Cualquier cosa —desde un proyecto desatinado propio hasta un panfleto o una ley del contrario— puede imaginarse que favorece a la oposición si se piensa que cada segundo del tiempo por venir es la puerta por donde podría entrar el Mesías. Amén de que la comunicación, el contacto y las finanzas —con montos foráneos a que jamás llegará la diáspora— han sido ejemplarmente ineficaces como inversiones para la transición a la democracia en Cuba, los cubanos no son judíos —todas las analogías a este respecto son amañadas— ni tienen Torá ni plegaria para instruirse en la conmemoración para desencantar el futuro.
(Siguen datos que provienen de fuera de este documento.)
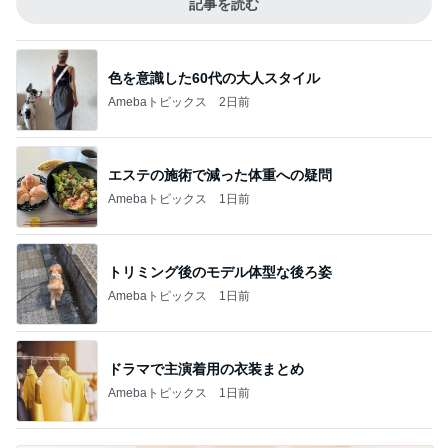
記事を読む
色を意識した60代の大人スタイル
Amebaトピックス
2日前
エステの施術で減った体重への疑問
Amebaトピックス
1日前
トリミング後のモデル体型な後ろ姿
Amebaトピックス
1日前
ドラマで主演着用の衣装まとめ
Amebaトピックス
1日前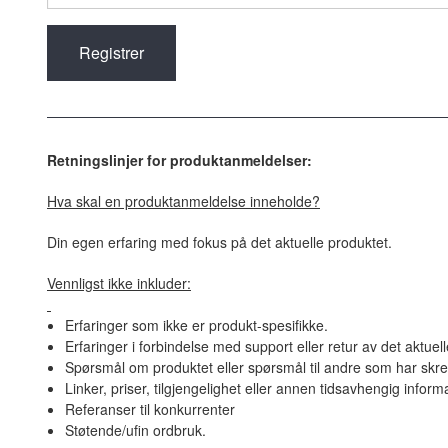
Retningslinjer for produktanmeldelser:
Hva skal en produktanmeldelse inneholde?
Din egen erfaring med fokus på det aktuelle produktet.
Vennligst ikke inkluder:
Erfaringer som ikke er produkt-spesifikke.
Erfaringer i forbindelse med support eller retur av det aktuel
Spørsmål om produktet eller spørsmål til andre som har skre
Linker, priser, tilgjengelighet eller annen tidsavhengig inform
Referanser til konkurrenter
Støtende/ufin ordbruk.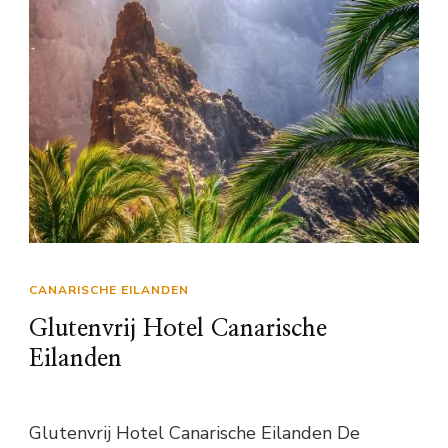
CANARISCHE EILANDEN
Glutenvrij Hotel Canarische
Eilanden
Glutenvrij Hotel Canarische Eilanden De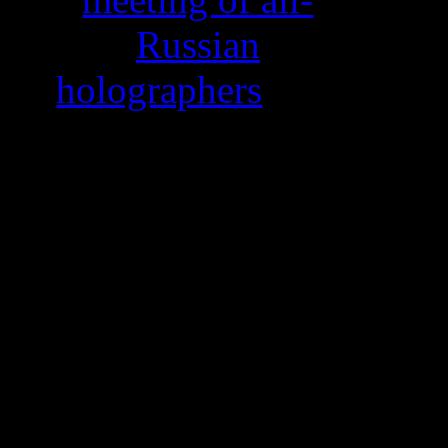
Russian
holographers
, this
year in Nizhny
Novgorod,
Russia.Our
presentation will
be titled: "
The
Gokhran of
Russia Collection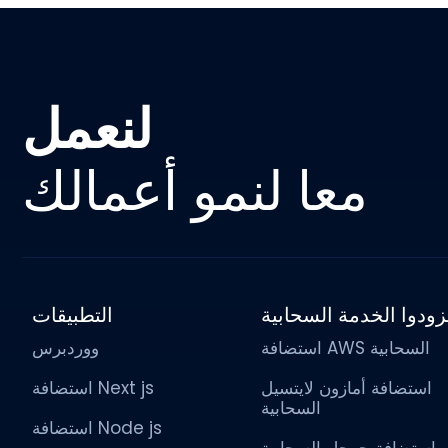
لنعمل
معا لنمو أعمالك
ودوا الخدمة السحابية
التطبيقات
استضافة AWS السحابية
ووردبرس
استضافة أمازون لايتسيل
استضافة Next js
السحابية
استضافة Node js
استضافة جوجل السحابية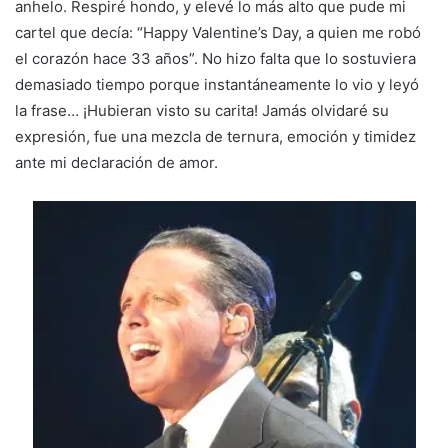
anhelo. Respiré hondo, y elevé lo más alto que pude mi
cartel que decía: “Happy Valentine’s Day, a quien me robó
el corazón hace 33 años”. No hizo falta que lo sostuviera
demasiado tiempo porque instantáneamente lo vio y leyó
la frase… ¡Hubieran visto su carita! Jamás olvidaré su
expresión, fue una mezcla de ternura, emoción y timidez
ante mi declaración de amor.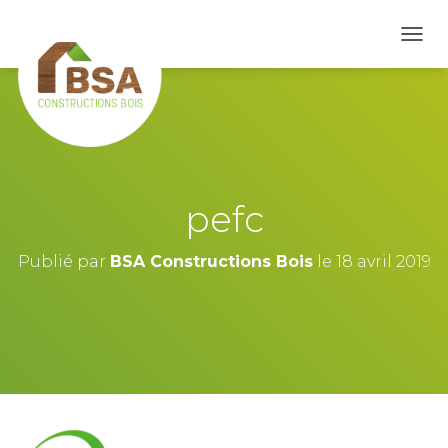
D
É
P
L
I
E
R
L
A
pefc
N
A
V
Publié par
BSA Constructions Bois
le
18 avril 2019
I
G
A
T
I
O
N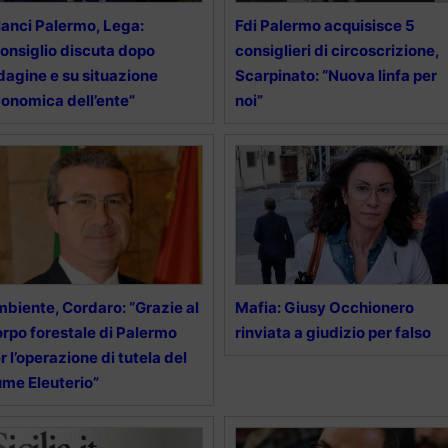
lanci Palermo, Lega:
Fdi Palermo acquisisce 5
onsiglio discuta dopo
consiglieri di circoscrizione,
dagine e su situazione
Scarpinato: “Nuova linfa per
onomica dell’ente”
noi”
biente, Cordaro: “Grazie al
Mafia: Giusy Occhionero
rpo forestale di Palermo
rinviata a giudizio per falso
r l’operazione di tutela del
ume Eleuterio”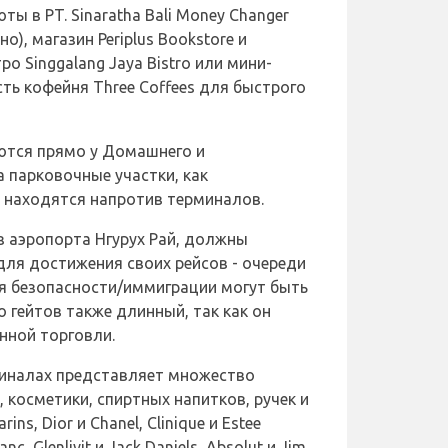
ты в PT. Sinaratha Bali Money Changer
но), магазин Periplus Bookstore и
ро Singgalang Jaya Bistro или мини-
сть кофейня Three Coffees для быстрого
тся прямо у Домашнего и
 парковочные участки, как
, находятся напротив терминалов.
 аэропорта Нгурух Рай, должны
для достижения своих рейсов - очереди
ля безопасности/иммиграции могут быть
о гейтов также длинный, так как он
нной торговли.
миналах представляет множество
косметики, спиртных напитков, ручек и
ins, Dior и Chanel, Clinique и Estee
anc, Glenlivit и Jack Daniels, Absolut и Jim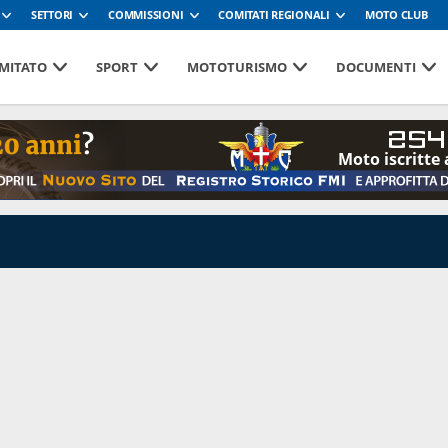
SETTORI
COMMISSIONI
COMITATI REGIONALI
MOTO CLUB
MITATO
SPORT
MOTOTURISMO
DOCUMENTI
254
Moto iscritte 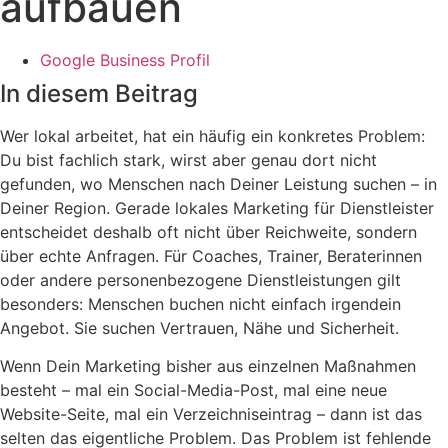
aufbauen
Google Business Profil
In diesem Beitrag
Wer lokal arbeitet, hat ein häufig ein konkretes Problem:
Du bist fachlich stark, wirst aber genau dort nicht
gefunden, wo Menschen nach Deiner Leistung suchen – in
Deiner Region. Gerade lokales Marketing für Dienstleister
entscheidet deshalb oft nicht über Reichweite, sondern
über echte Anfragen. Für Coaches, Trainer, Beraterinnen
oder andere personenbezogene Dienstleistungen gilt
besonders: Menschen buchen nicht einfach irgendein
Angebot. Sie suchen Vertrauen, Nähe und Sicherheit.
Wenn Dein Marketing bisher aus einzelnen Maßnahmen
besteht – mal ein Social-Media-Post, mal eine neue
Website-Seite, mal ein Verzeichniseintrag – dann ist das
selten das eigentliche Problem. Das Problem ist fehlende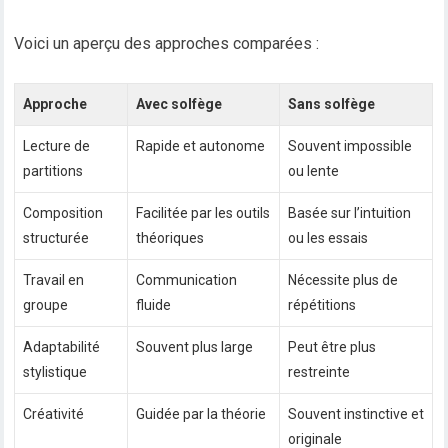
Voici un aperçu des approches comparées :
Approche
Avec solfège
Sans solfège
Lecture de
Rapide et autonome
Souvent impossible
partitions
ou lente
Composition
Facilitée par les outils
Basée sur l’intuition
structurée
théoriques
ou les essais
Travail en
Communication
Nécessite plus de
groupe
fluide
répétitions
Adaptabilité
Souvent plus large
Peut être plus
stylistique
restreinte
Créativité
Guidée par la théorie
Souvent instinctive et
originale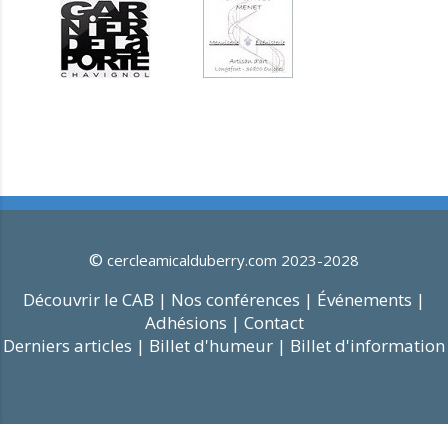
©
cercleamicalduberry.com 2023-2028
Découvrir le CAB |
Nos conférences |
Événements |
Adhésions |
Contact
Derniers articles |
Billet d'humeur |
Billet d'information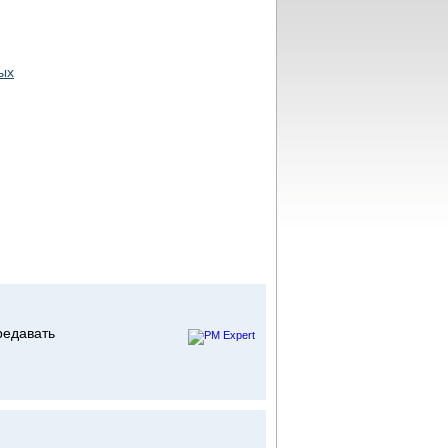
ых
редавать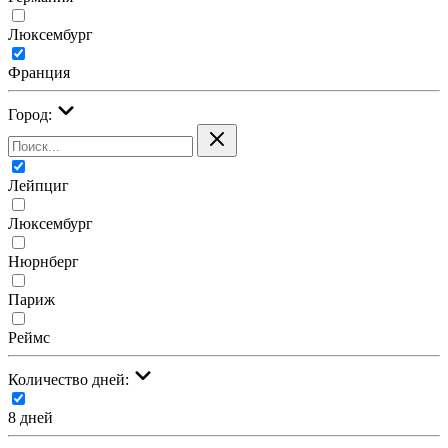
Люксембург
Франция
Город:
Лейпциг
Люксембург
Нюрнберг
Париж
Реймс
Количество дней:
8 дней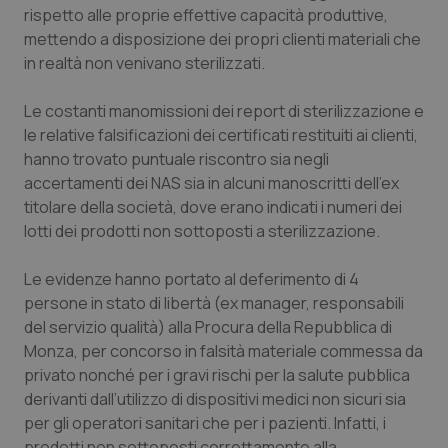
rispetto alle proprie effettive capacità produttive,
Piemonte
HIV
mettendo a disposizione dei propri clienti materiali che
in realtà non venivano sterilizzati.
Provincia Autonoma di Bolzano
Infezioni & Febbre
Le costanti manomissioni dei report di sterilizzazione e
le relative falsificazioni dei certificati restituiti ai clienti,
Provincia Autonoma di Trento
Ipertensione & Scompenso
hanno trovato puntuale riscontro sia negli
accertamenti dei NAS sia in alcuni manoscritti dell’ex
Puglia
Malattie rare
titolare della società, dove erano indicati i numeri dei
lotti dei prodotti non sottoposti a sterilizzazione.
Sardegna
Malattia di Crohn & Rettocolite Ulcerosa
Le evidenze hanno portato al deferimento di 4
Sicilia
Neuroscienze & patologie neurodegenerative
persone in stato di libertà (ex manager, responsabili
del servizio qualità) alla Procura della Repubblica di
Toscana
Obesità
Monza, per concorso in falsità materiale commessa da
privato nonché per i gravi rischi per la salute pubblica
Umbria
Oftalmologia
derivanti dall’utilizzo di dispositivi medici non sicuri sia
per gli operatori sanitari che per i pazienti. Infatti, i
prodotti non sottoposti correttamente alla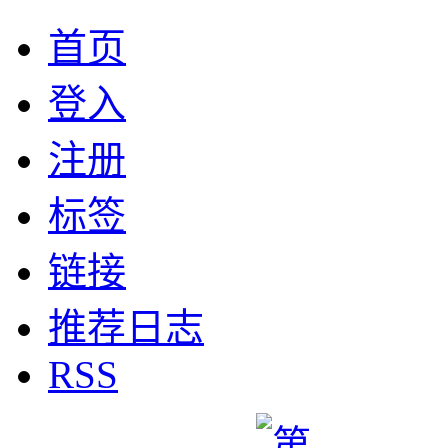
首页
登入
注册
标签
链接
推荐日志
RSS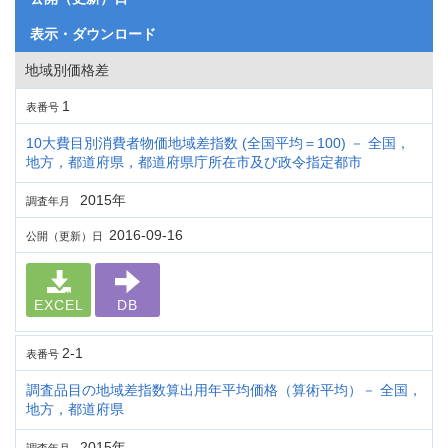
表示・ダウンロード
地域別価格差
1
表番号
10大費目別消費者物価地域差指数 (全国平均＝100) － 全国，
地方，都道府県，都道府県庁所在市及び政令指定都市
2015年
調査年月
2016-09-16
公開（更新）日
EXCEL
DB
2-1
表番号
調査品目の地域差指数算出用年平均価格（算術平均）－ 全国，
地方，都道府県
2015年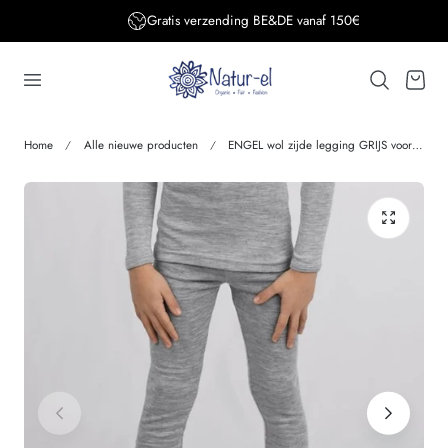
Gratis verzending BE&DE vanaf 150€
aar de inhoud
Winkelwage
Home
Alle nieuwe producten
ENGEL wol zijde legging GRIJS voor kinderen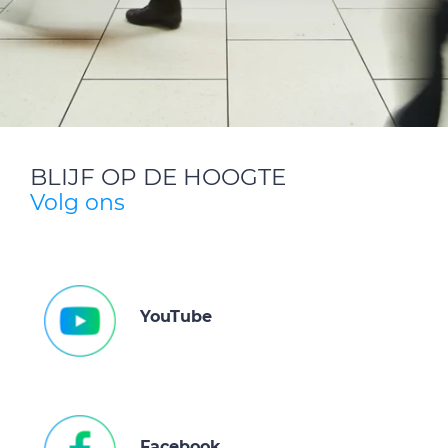
BLIJF OP DE HOOGTE
Volg ons
YouTube
Facebook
Y los cubanólogos no pueden menos que sucumbir a la tentación de los adivinos para suponer que la flecha del tiempo avanza en favor de la oposición.
Benjamin advirtió que cabe la posibilidad de «un presente que no es transición, sino que ha llegado a detenerse en el tiempo». Y esto no puede superarse urdiendo puntos de inflexión en el decurso del ser. Para superar tal situación, el Mesías tendría que venir tan redentor como vencedor del Anticristo.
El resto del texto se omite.